Hoy cumplo ochenta y uno y aún me siento nuevo,
la piel se ha arrugado, sí, pero no el deseo.
Mis ojos no han perdido su luz ni su anhelo,
y en mi alma aún habita un niño con su vuelo.
He cruzado los mares, he tocado mil cielos,
construí con mis manos castillos y duelos.
No todo fue gloria, también hubo duelo,
pero en cada caída aprendí mi consuelo.
La vida me enseñó que el tiempo es amigo,
que no hay edad exacta para hallar el abrigo.

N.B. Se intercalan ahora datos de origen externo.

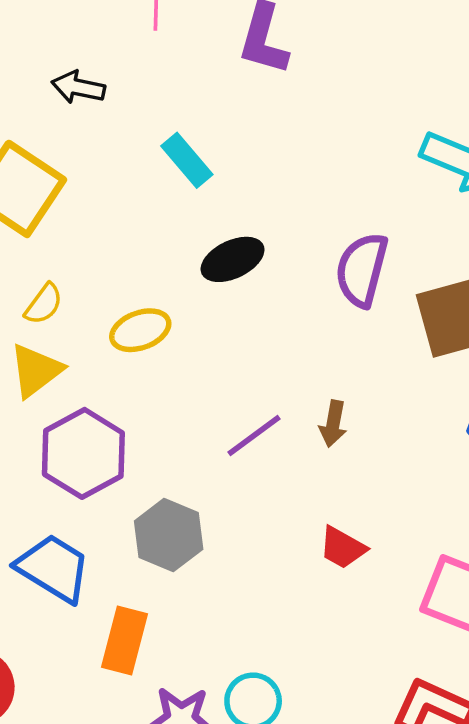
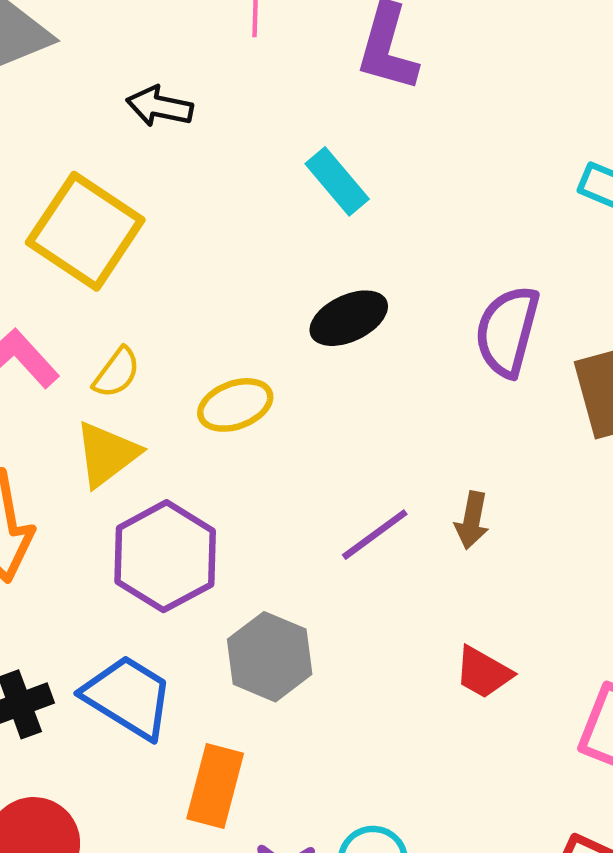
cyan rectangle: (187, 160) -> (337, 181), moved

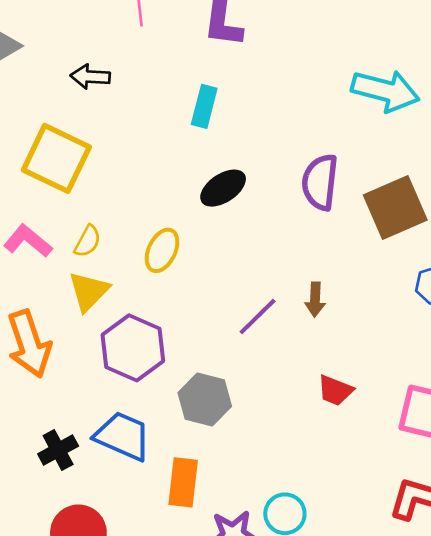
cyan rectangle: (337, 181) -> (204, 106), turned 63
yellow ellipse: (235, 405) -> (162, 250), turned -36

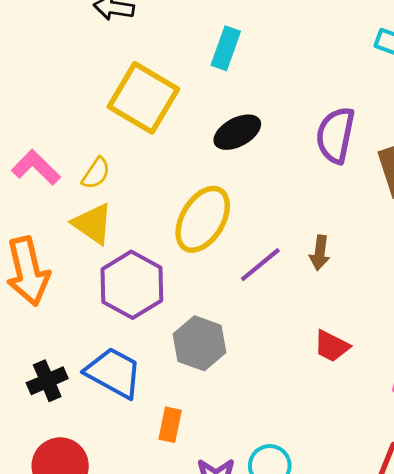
yellow square: (56, 158) -> (143, 98), moved
yellow ellipse: (162, 250) -> (203, 219), moved, size x1.5
yellow triangle: (89, 291) -> (93, 224), turned -45
orange rectangle: (183, 482) -> (170, 425), size x0.7

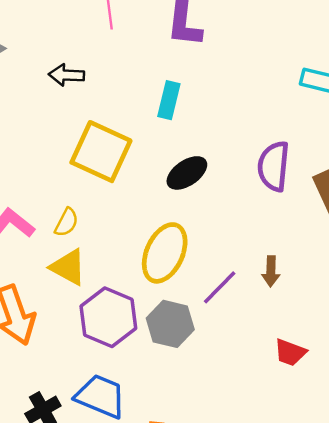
gray hexagon: (199, 343) -> (170, 324), moved

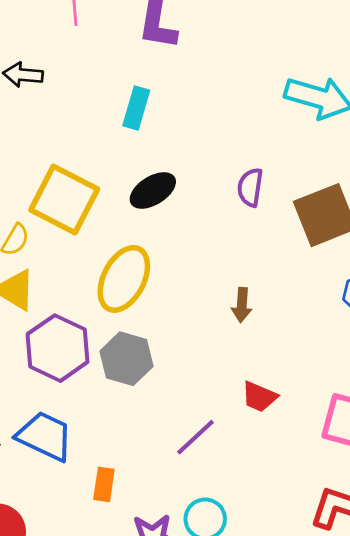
yellow square: (101, 152) -> (64, 199), moved
purple semicircle: (274, 166) -> (250, 187), size x0.7
purple line: (220, 287) -> (196, 437), moved

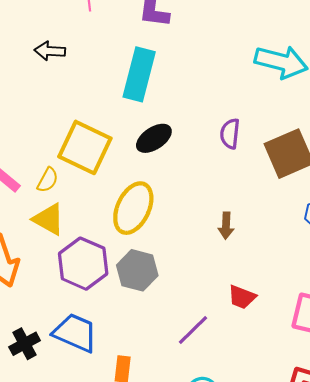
cyan rectangle: (136, 108) -> (139, 74), size x1.6

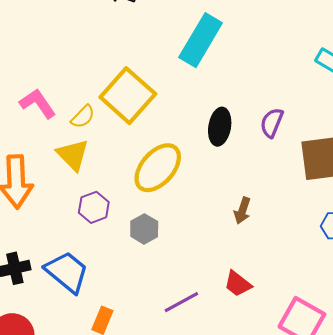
black ellipse: (154, 138) -> (220, 127), moved, turned -63
purple hexagon: (83, 264) -> (94, 207), size x0.6
gray hexagon: (137, 270) -> (144, 229), size x0.7

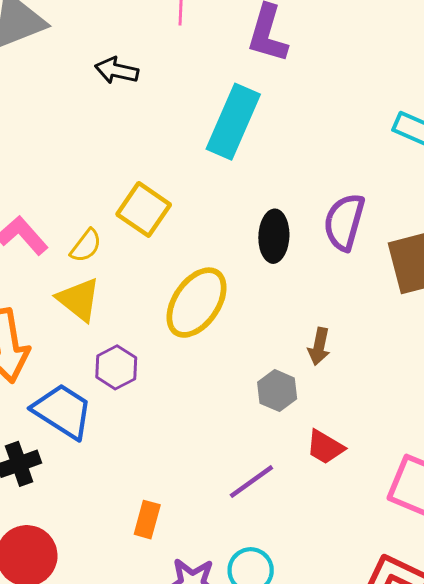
yellow square: (128, 96) -> (144, 209), size x0.7
purple semicircle: (272, 123) -> (344, 222), size x1.4
gray hexagon: (144, 229) -> (277, 391), moved
blue trapezoid: (67, 272) -> (63, 411), moved

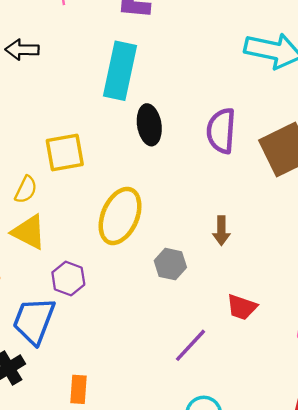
yellow square: (144, 209) -> (65, 153), turned -33
black ellipse: (274, 236) -> (149, 125), moved
gray hexagon: (277, 391) -> (170, 264), moved
blue trapezoid: (63, 411) -> (34, 321), turned -90
orange rectangle: (147, 520) -> (79, 389), moved

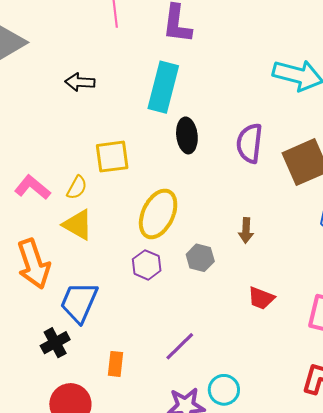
black arrow: (22, 50) -> (80, 82), moved
purple hexagon: (68, 279) -> (147, 265), moved
purple line: (190, 345) -> (180, 346), moved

Aún me emociona un abrazo, un suspiro,
y aún tengo sueños que persigo sin ruido.
Brindo por las veces que reí sin medida,
por los abrazos tibios que curaron la herida.
Cada arruga es un verso, cada cana es vida,
y esta edad dorada es mi mejor salida.
Agradezco el pasado, celebro el presente,
mi corazón no entiende de años en su fuente.
Amo con la fuerza de un joven valiente,
y bailo con el alma más libre que mi mente.
Así que hoy levanto mi copa al destino,
por todo lo vivido y lo que imagino.
Que el alma no envejece si hay sol en el camino…
y yo, a mis ochenta y uno, aún juego como un niño.